While you may not know it by looking at the name, a heat pump is, by design, a refrigeration system. As you know, refrigeration is used to keep spaces cool, so it may seem odd to use refrigeration as part of the heating process. And yet, a heat pump continues to use refrigerant to operate well into the heating season. There are no burners lighting up to keep you warm—just the same components as are in a conventional air conditioner and a few extra. Contact a local technician to find out whether a heat pump is the right choice for your home, or read on for a primer on heat pump operations and the basics of why people choose a heat pump in Minnesota homes.
The Reversing Valve
A reversing valve is a component that reverses the flow of refrigerant. Normally, refrigerant runs in one direction (although it does so cyclically over and over again). Refrigerant is a chemical blend that can easily absorb and release heat under the right temperature and pressure.

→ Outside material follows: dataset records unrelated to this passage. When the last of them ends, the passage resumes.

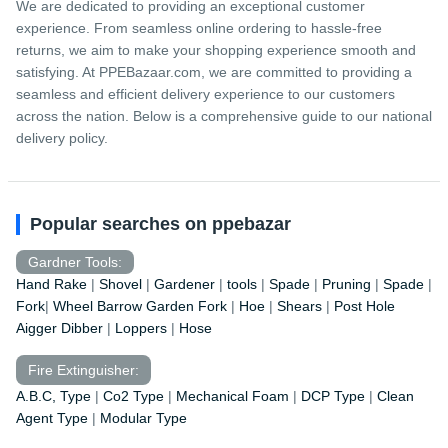
We are dedicated to providing an exceptional customer
experience. From seamless online ordering to hassle-free
returns, we aim to make your shopping experience smooth and
satisfying. At PPEBazaar.com, we are committed to providing a
seamless and efficient delivery experience to our customers
across the nation. Below is a comprehensive guide to our national
delivery policy.
Popular searches on ppebazar
Gardner Tools:
Hand Rake
|
Shovel
|
Gardener
|
tools
|
Spade
|
Pruning
|
Spade
|
Fork
|
Wheel Barrow
Garden Fork
|
Hoe
|
Shears
|
Post Hole
Aigger Dibber
|
Loppers
|
Hose
Fire Extinguisher:
A.B.C, Type
|
Co2 Type
|
Mechanical Foam
|
DCP Type
|
Clean
Agent Type
|
Modular Type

When it goes through an indoor coil, it evaporates, absorbing heat from the air moving over the coil. As it moves outdoors, refrigerant condenses, allowing it to release heat. The reversing valve changes the direction of refrigerant so it can absorb heat from the air outdoors and move it inside. There’s plenty of heat in the air outside, even when temperatures are approaching freezing. The reversing valve—along with a few other valves—activates when you switch the thermostat from cooling to heating mode and vice versa.
The reversing valve is not the only valve that allows refrigerant to change direction. There are additional valves within the system to redirect refrigerant, along with these components that help to protect system performance. Let’s look at a couple.
Because refrigerant reverses direction, it could flood the compressor and cause damage. The suction line withholds refrigerant from the compressor to prevent this.
Sometimes, the indoor evaporator coil of an air conditioner freezes due to a lack of warm airflow or refrigerant. This becomes even more likely when refrigerant evaporates outside in a heat pump. Defrost control within an air conditioner helps to prevent this.
Why Use This Method?
A conventional air conditioner paired with a furnace is certainly an option for your home cooling and heating setup, and your home may already use this system. However, if you’re using an electric furnace for heating, you are spending way more than you have to. Generating heat is a more energy-intensive process than moving heat, and a heat pump could cut your energy use by a third! Even if you currently use a gas furnace, a heat pump can be effective in mild weather. As it starts to get cold enough that a heat pump is no longer effective or efficient, electric heating elements within the system can kick in, or many heat pumps can be connected to a gas furnace to switch over as needed automatically.